All the good names may be gone.
Reading this piece in Business Week on Google’s orkut and their plans for social domination, I figured it was finally time to give orkut a test drive to see what all the excitamento or halachala (I hope these are close) was all about.
Orkut is wildly popular in Latin America, more than doubling the combined traffic of Facebook and MySpace in that area of the world, and it recently passed MySpace as the most popular social network in Asia-Pacific. Of course, it’s “Big in Japan“. These regions of the world are voracious consumers of social networking, as noted in our Connect experiment.
This isn’t an orkut review, but here are my impressions:
- It’s way faster to load than Facebook. Rich and I have both noticed how slow Facebook has become lately, taking well over 8 seconds to load all that php goodness.
- It’s sparse, classic Google, with portlet like areas. Not a huge fan of portlets.
- Browsing for friends is pretty challenging.
- There are no import capabilities from say an email address book. GMail, anyone? This is odd to me because I was automatically added by virtue of my Google ID.
- There are no networks, a la Facebook.
- Using orkut as a feed reader is a nice feature.
- The UI isn’t as functional as I expected.
Anyway, it’s better than MySpace. It’s tough to give a real review without a decent network, so if you’re an orkutian, friend me and then convince me.
So, then I see that blognation is all worked up about Google buying Jaiku. I don’t use Jaiku, but from what I understand, it’s Twitter with a more erudite name. I’m not a huge fan of Twitter, but it’s semi-useful as a status tool. I think the idea has legs as an automated alert/notification collector, but anyway, Google is gearing up for the November 5 D-Day when they open the orkut code, or at least a bunch of APIs for orkut.
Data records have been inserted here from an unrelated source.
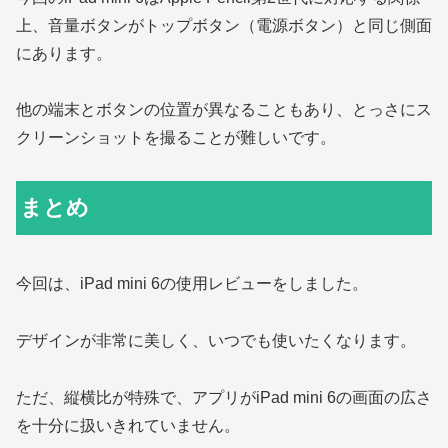
上、音量ボタンがトップボタン（電源ボタン）と同じ側面
にあります。
他の端末とボタンの位置が異なることもあり、とっさにス
クリーンショットを撮ることが難しいです。
まとめ
今回は、iPad mini 6の使用レビューをしました。
デザインが非常に美しく、いつでも使いたくなります。
ただ、縦横比が特殊で、アプリがiPad mini 6の画面の広さ
を十分に扱いきれていません。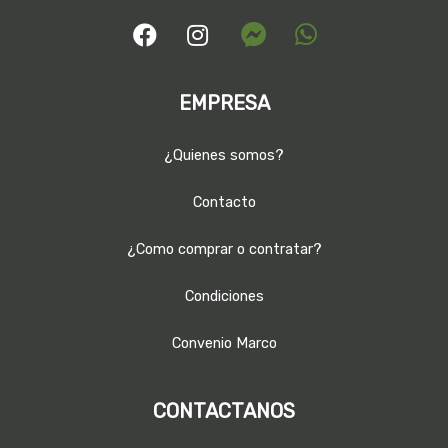
EMPRESA
¿Quienes somos?
Contacto
¿Como comprar o contratar?
Condiciones
Convenio Marco
CONTACTANOS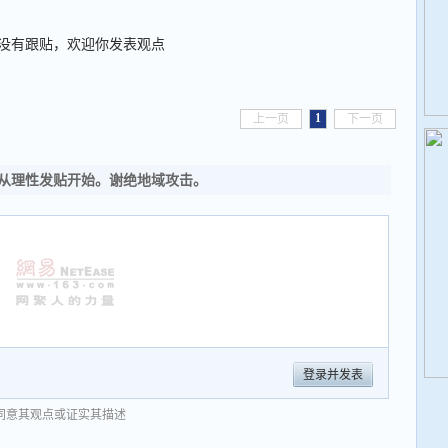
没有跟贴，欢迎你发表观点
1
上一页
下一页
从理性发贴开始。谢绝地域攻击。
登录并发表
同意其观点或证实其描述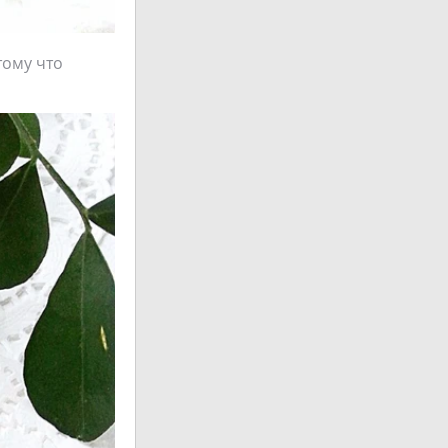
тому что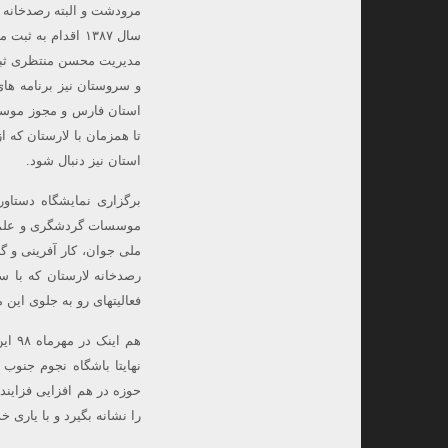
مرودشت و البته رصدخانه ق
مدیریت محسن منتظری ثبت
و سروستان نیز برنامه ها
استان فارس و مجوز موسسه
استان نیز دنبال شود.
برگزاری نمایشگاه دستاور
موسسات گردشگری و علمی 
رصدخانه لارستان که با 
فعالیتهای رو به جلوی این
هم ا
نهایتا باشگاه نجوم جنوب
حوزه در هم افزایی فزایند
را نشانه بگیرد و با یاری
This is the big deal. By offering APIs for all their apps, Google pushes the integration work on you, the happy developer/user. I’m sure they’ll do integration at some level, but I wonder how much. For example, you’d think that Google Groups would have a slick way for you to share Google Docs with the group members. You’d be wrong.
Anyway, the potential for social mashups on the orkut platform is pretty awesome. Imagine mashing Google Maps with Google Calendar and orkut for planning and sharing events with your friends. This is basically what Upcoming does, except Upcoming has its own network. So, you have to re-add all your friends. Or how about sharing a document with your network, a.k.a. “content management” in the enterprise world. You could do this with box.net or Microsoft Live Spaces, but with Google Docs+orkut, everyone is already in the network. Data visualization tools open up too, when you combine your orkut network with Google Maps. This makes for a much richer social network than Facebook provides out of the box.
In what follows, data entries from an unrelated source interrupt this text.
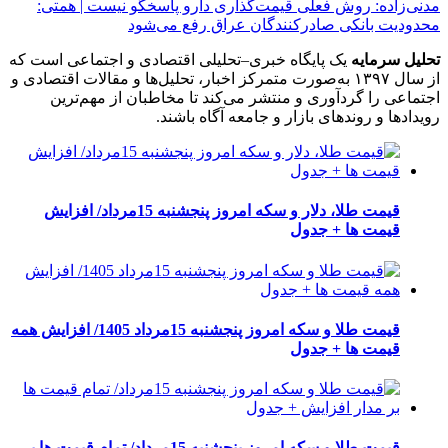
مدنی‌زاده: روش فعلی قیمت‌گذاری دارو پاسخگو نیست | همتی:
محدودیت بانکی صادرکنندگان عراق رفع می‌شود
تحلیل سرمایه
یک پایگاه خبری–تحلیلی اقتصادی و اجتماعی است که
از سال ۱۳۹۷ به‌صورت متمرکز اخبار، تحلیل‌ها و مقالات اقتصادی و
اجتماعی را گردآوری و منتشر می‌کند تا مخاطبان از مهم‌ترین
رویدادها و روندهای بازار و جامعه آگاه باشند.
قیمت طلا، دلار و سکه امروز پنجشنبه 15مرداد/ افزایش
قیمت ها + جدول
قیمت طلا و سکه امروز پنجشنبه 15مرداد 1405/ افزایش همه
قیمت ها + جدول
قیمت طلا و سکه امروز پنجشنبه 15مرداد/ تمام قیمت ها بر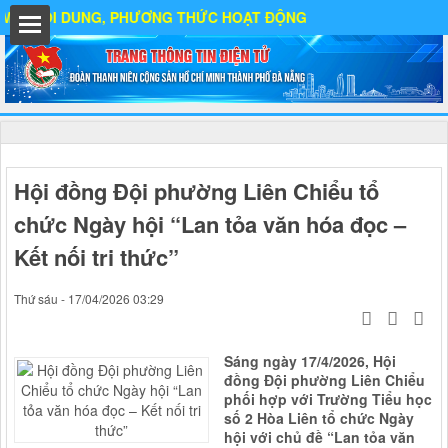
ỘI DUNG, PHƯƠNG THỨC HOẠT ĐỘNG
ất
Hội đồng Đội phường Liên Chiểu tổ
chức Ngày hội “Lan tỏa văn hóa đọc –
IA
Kết nối tri thức”
Thứ sáu - 17/04/2026 03:29
Ố
Sáng ngày 17/4/2026, Hội
đồng Đội phường Liên Chiểu
phối hợp với Trường Tiểu học
số 2 Hòa Liên tổ chức Ngày
hội với chủ đề “Lan tỏa văn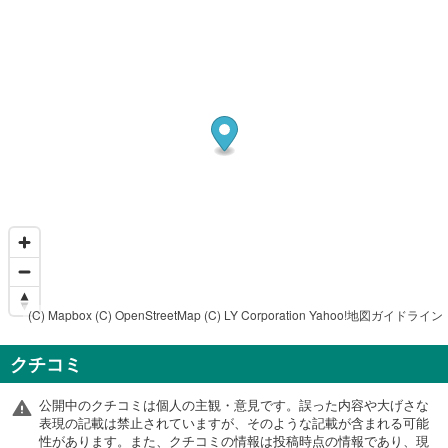
(C) Mapbox
(C) OpenStreetMap
(C) LY Corporation
Yahoo!地図ガイドライン
クチコミ
公開中のクチコミは個人の主観・意見です。誤った内容や大げさな
表現の記載は禁止されていますが、そのような記載が含まれる可能
性があります。また、クチコミの情報は投稿時点の情報であり、現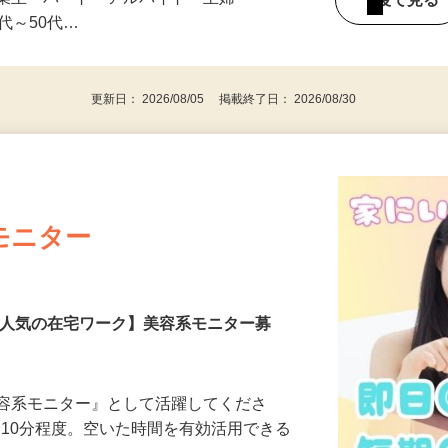
みの1回きり・単発も大歓迎！ ★会社員・
事業主・パート・アルバイト・主婦
後で見
代～50代…
更新日： 2026/08/05 掲載終了日： 2026/08/30
モニター
【人気の在宅ワーク】美容系モニター募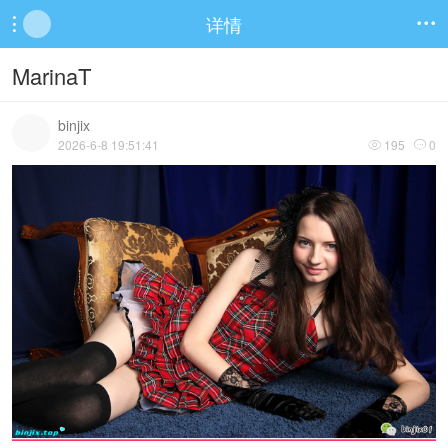
详情


MarinaT
binjix
2026-6-8 19:51:41
195
0

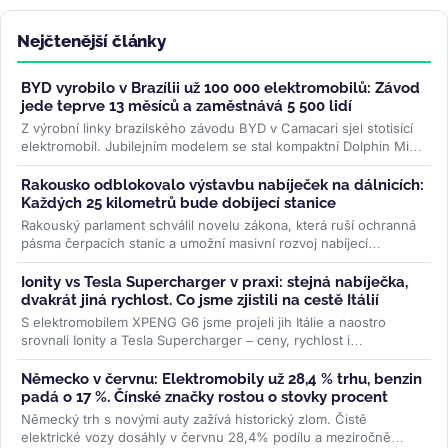
Nejčtenější články
BYD vyrobilo v Brazílii už 100 000 elektromobilů: Závod
jede teprve 13 měsíců a zaměstnává 5 500 lidí
Z výrobní linky brazilského závodu BYD v Camacari sjel stotisící
elektromobil. Jubilejním modelem se stal kompaktní Dolphin Mini
a...
>>
Rakousko odblokovalo výstavbu nabíječek na dálnicích:
Každých 25 kilometrů bude dobíjecí stanice
Rakouský parlament schválil novelu zákona, která ruší ochranná
pásma čerpacích stanic a umožní masivní rozvoj nabíjecí
infrastruktury....
>>
Ionity vs Tesla Supercharger v praxi: stejná nabíječka,
dvakrát jiná rychlost. Co jsme zjistili na cestě Itálií
S elektromobilem XPENG G6 jsme projeli jih Itálie a naostro
srovnali Ionity a Tesla Supercharger – ceny, rychlost i
spolehlivost. Na stejné...
>>
Německo v červnu: Elektromobily už 28,4 % trhu, benzin
padá o 17 %. Čínské značky rostou o stovky procent
Německý trh s novými auty zažívá historický zlom. Čistě
elektrické vozy dosáhly v červnu 28,4% podílu a meziročně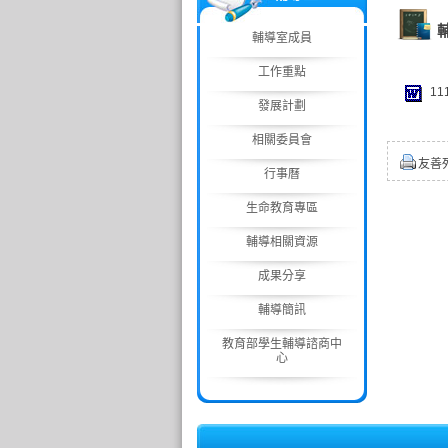
輔導室成員
工作重點
11
發展計劃
相關委員會
友善
行事曆
生命教育專區
輔導相關資源
成果分享
輔導簡訊
教育部學生輔導諮商中
心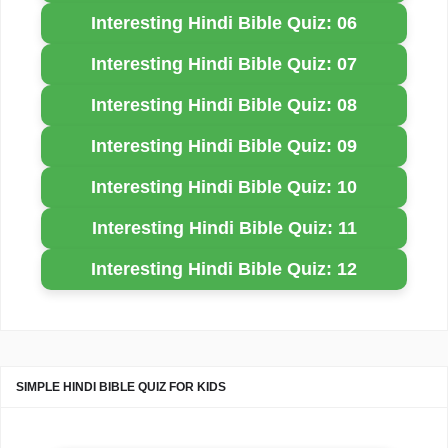
Interesting Hindi Bible Quiz: 06
Interesting Hindi Bible Quiz: 07
Interesting Hindi Bible Quiz: 08
Interesting Hindi Bible Quiz: 09
Interesting Hindi Bible Quiz: 10
Interesting Hindi Bible Quiz: 11
Interesting Hindi Bible Quiz: 12
SIMPLE HINDI BIBLE QUIZ FOR KIDS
The network is the key because no one is an island, at least not online. Start with apps or start with network, either way, the two are better together.
The Facebook model is to add apps to the network, but Google already has the apps, putting them way ahead of Facebook in that area. I’ve speculated along with others about where Socialstream, the Google-funded research project that aggregates networks, plays into the Big Google Plan. Michael Arrington, at TechCrunch, seems pretty convinced that on November 5, Google will socialize its apps, which seems to mean overlaying the network functions on each app, as well as opening APIs for orkut.
This means Google may do both, i.e. socialize the apps and add meaningful apps to the network, and maybe, with Socialstream, aggregate your contacts into a single place, the Golden Ticket of social networking. I like this approach because it allows me to decide how to use my network of contacts. Maybe I don’t like the orkut UI, and among the Google apps, I use Google Docs almost exclusively. Adding my network to Google Docs allows me to take advantage of the social features without forcing me into a UI, like Facebook does.
Pretty cool stuff. I’m psyched to see what happens on November 5.